La misma Benhabib se pregunta de qué modo trasladar estas pretensiones morales abstractas a
un marco político dado. O lo que es lo mismo, de qué modo los principios morales como el derecho
a la libertad de expresión, libertad religiosa, de asociación, a la vivienda, a la educación, a la
sanidad… se plasman en marcos jurídicos concretos. Para ella, el derecho de autogobierno es el
principio fundamental que explica el trasvase de derechos morales a legales, por cuanto constituye
el cauce que permite ponerlos en marcha. Ese derecho también explica el grado de variabilidad de
aplicación entre comunidades políticas. La igualdad de género está mucho mejor recogida en la ley
española y sus desarrollos con la ley de paridad que en EEUU, pero peor que en Canadá. Por tanto,
igual de importante que ser sujetos de derechos, es el reconocimiento de que los seres humanos
son creadores de derecho, y únicos responsables de traducir a sus contextos propios, los
principios morales reconocidos en los DDHH. En este sentido, Benhabib sigue a Jünger Habermas,
para quien solo pueden pretender legitimidad aquellas regulaciones que logran el asentimiento de
todos los ciudadanos, tras un proceso legislativo discursivo legalmente constituido. O lo que es lo
mismo, las leyes se constituyen tras una discusión previa en la esfera pública, en la que los
ciudadanos son libres de participar y opinar. El sujeto de derecho no es un sujeto pasivo sino
activo, de ahí que no tenga sentido ninguna ley que se haga a espaldas de los ciudadanos. Sin
democracia, sin sociedad civil libre, los DDHH no serían posibles, pues su puesta en práctica, sus
variaciones culturales, el motor que impulsa su desarrollo y sus cambios, sólo se explican a partir
del principio de autogobierno democrático.

Cristina Lafont añade a estas exigencias, la necesidad de que esos derechos tengan una dimensión
global: para que los DDHH tengan aplicación real y no sean meramente formales, se ha de añadir
una exigencia transnacional a la estatal vigente.
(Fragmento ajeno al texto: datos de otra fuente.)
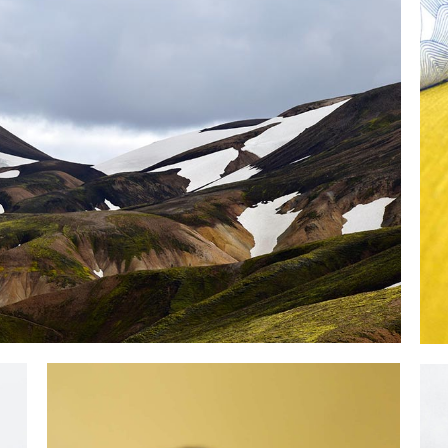
LOVELY DAY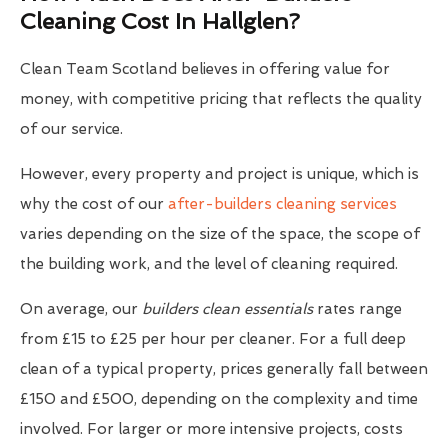
Cleaning Cost In Hallglen?
Clean Team Scotland believes in offering value for
money, with competitive pricing that reflects the quality
of our service.
However, every property and project is unique, which is
why the cost of our
after-builders cleaning services
varies depending on the size of the space, the scope of
the building work, and the level of cleaning required.
On average, our
builders clean essentials
rates range
from £15 to £25 per hour per cleaner. For a full deep
clean of a typical property, prices generally fall between
£150 and £500, depending on the complexity and time
involved. For larger or more intensive projects, costs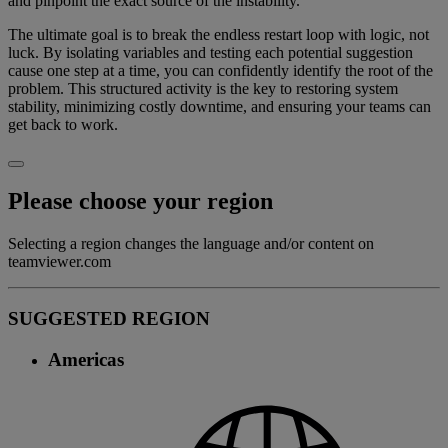
and pinpoint the exact source of the instability.
The ultimate goal is to break the endless restart loop with logic, not
luck. By isolating variables and testing each potential suggestion
cause one step at a time, you can confidently identify the root of the
problem. This structured activity is the key to restoring system
stability, minimizing costly downtime, and ensuring your teams can
get back to work.
Please choose your region
Selecting a region changes the language and/or content on
teamviewer.com
SUGGESTED REGION
Americas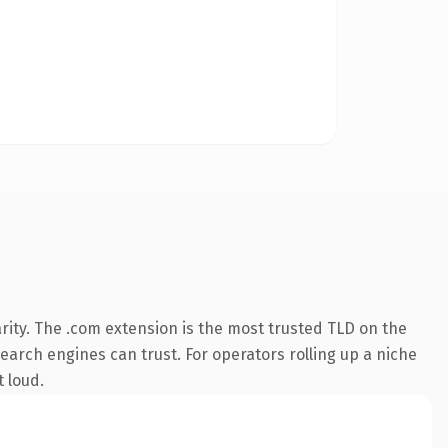
rity. The .com extension is the most trusted TLD on the
search engines can trust. For operators rolling up a niche
t loud.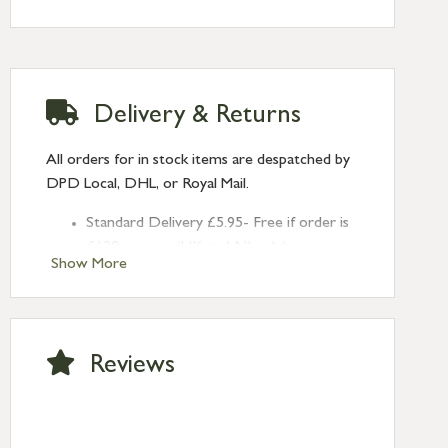
Delivery & Returns
All orders for in stock items are despatched by
DPD Local, DHL, or Royal Mail.
Standard Delivery £5.95- Free if order is
£120 or over (UK and NI only)
Show More
Next Day Delivery £10.95 (order by
2pm) – UK mainland only. If requested
after 2pm Thursday, delivery will be
Monday (excl Bk Hols). Call us for
Reviews
Saturday delivery.
Standard Delivery – Northern Ireland
£6.95
Standard Delivery – Isle of Man, Isles of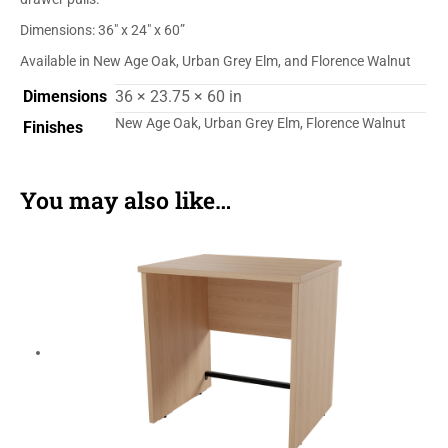
Dimensions: 36″ x 24″ x 60”
Available in New Age Oak, Urban Grey Elm, and Florence Walnut
Dimensions
36 × 23.75 × 60 in
New Age Oak, Urban Grey Elm, Florence Walnut
Finishes
You may also like…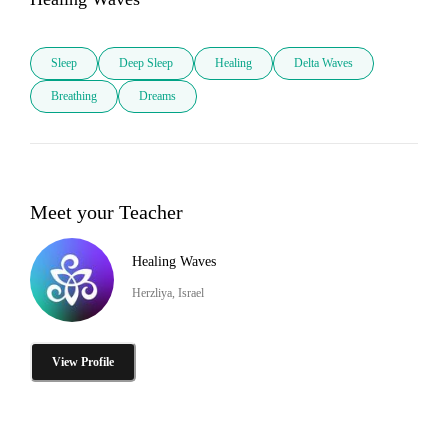
Sleep
Deep Sleep
Healing
Delta Waves
Breathing
Dreams
Meet your Teacher
Healing Waves
Herzliya, Israel
View Profile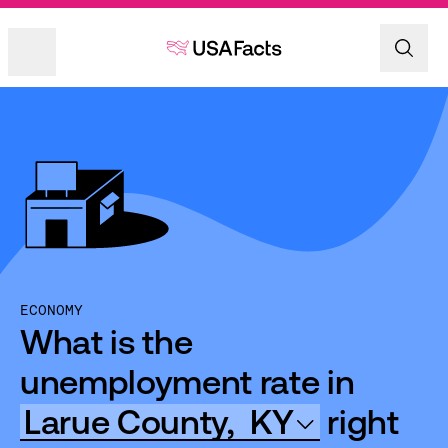
ECONOMY
What is the
unemployment rate in
Larue County,
KY
right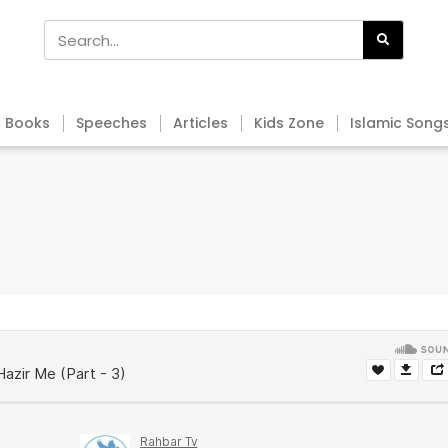
Books
Speeches
Articles
Kids Zone
Islamic Song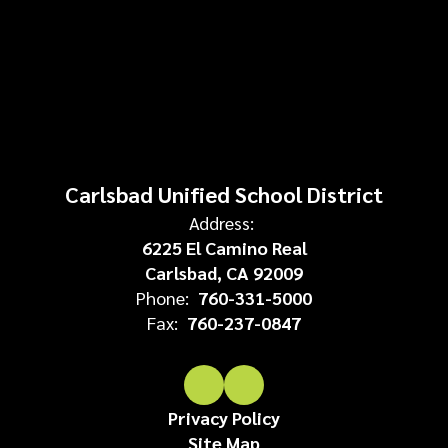
Carlsbad Unified School District
Address:
6225 El Camino Real
Carlsbad, CA 92009
Phone:
760-331-5000
Fax:
760-237-0847
Privacy Policy
Site Map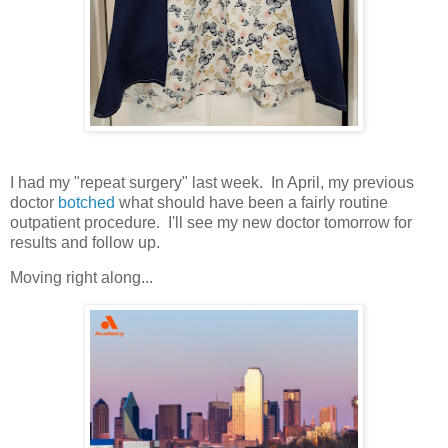
I had my "repeat surgery" last week. In April, my previous
doctor
botched
what should have been a fairly routine
outpatient procedure. I'll see my new doctor tomorrow for
results and follow up.
Moving right along...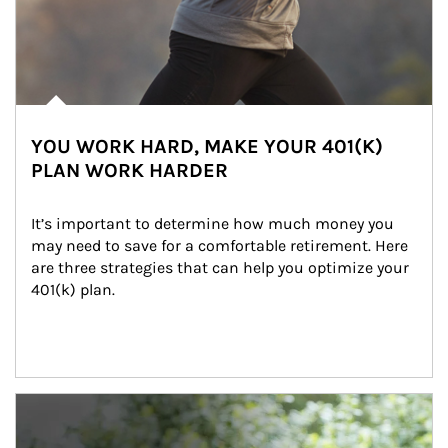
YOU WORK HARD, MAKE YOUR 401(K)
PLAN WORK HARDER
It’s important to determine how much money you 
may need to save for a comfortable retirement. Here 
are three strategies that can help you optimize your 
401(k) plan.
Article Image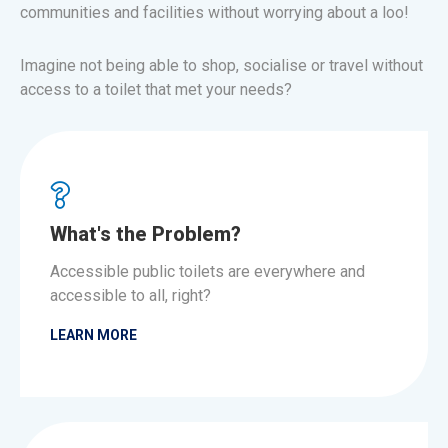
communities and facilities without worrying about a loo!
Imagine not being able to shop, socialise or travel without
access to a toilet that met your needs?
What's the Problem?
Accessible public toilets are everywhere and
accessible to all, right?
LEARN MORE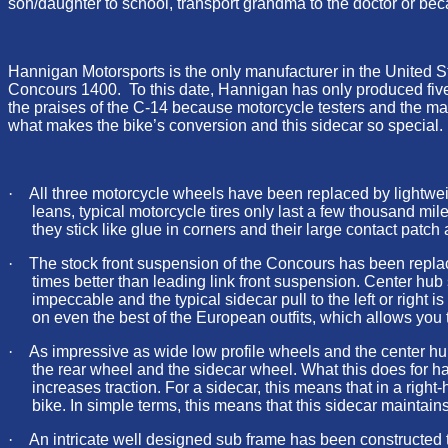
son/daughter to school, transport grandma to the doctor or beca
Hannigan Motorsports is the only manufacturer in the United S
Concours 1400. To this date, Hannigan has only produced five o
the praises of the C-14 because motorcycle testers and the maga
what makes the bike’s conversion and this sidecar so special.
·
All three motorcycle wheels have been replaced by lightwei
leans, typical motorcycle tires only last a few thousand mil
they stick like glue in corners and their large contact patch
·
The stock front suspension of the Concours has been replace
times better than leading link front suspension. Center hub
impeccable and the typical sidecar pull to the left or right i
on even the best of the European outfits, which allows you to
·
As impressive as wide low profile wheels and the center hub 
the rear wheel and the sidecar wheel. What this does for ha
increases traction. For a sidecar, this means that in a right-h
bike. In simple terms, this means that this sidecar maintain
·
An intricate well designed sub frame has been constructed t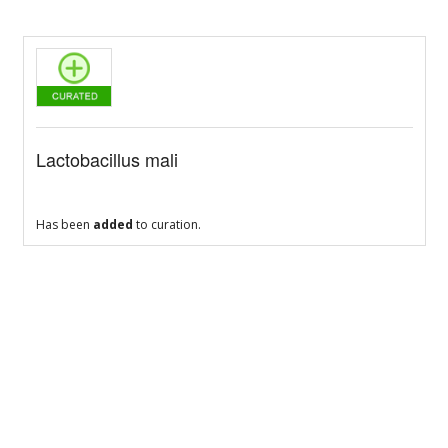
Lactobacillus mali
Has been
added
to curation.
La defensa de los intereses particulares de los
Estados y de sus ciudadanos tienen como límite los DDHH, por ello, las instituciones
transnacionales, como el FMI, deberían incluir entre sus estatutos el objetivo de hacer respetar y
promover activamente los DDHH a escala global, puesto que:

[...] En las condiciones actuales de globalización, es cada vez más evidente que las regulaciones
económicas globales adoptadas por ciertos actores no estatales (FMI, OMC, Banco Mundial…)
pueden tener un tremendo impacto en la posibilidad de proteger los derechos humanos a escala
mundial. Ahora bien, si éste es el caso, ¿no es poco plausible sostener que estas instituciones no
tienen ninguna obligación en materia de derechos humanos? Y lo que es peor, ¿cómo puede la
comunidad internacional responsabilizar a los Estados de las consecuencias de regulaciones
globales no está realmente en sus manos determinar? ¿No debería la comunidad internacional
exigir responsabilidades a aquellos actores cuyas decisiones y acciones impiden la protección de
los derechos humanos, tanto si son Estados como si no lo son, en lugar de exigir
responsabilidades a los Estados por decisiones y acciones que no están bajo su control.

LECTURA OBLIGATORIA: Benhabib, S., “Otro universalismo: Sobre la unidad y


diversidad de los derechos humanos”.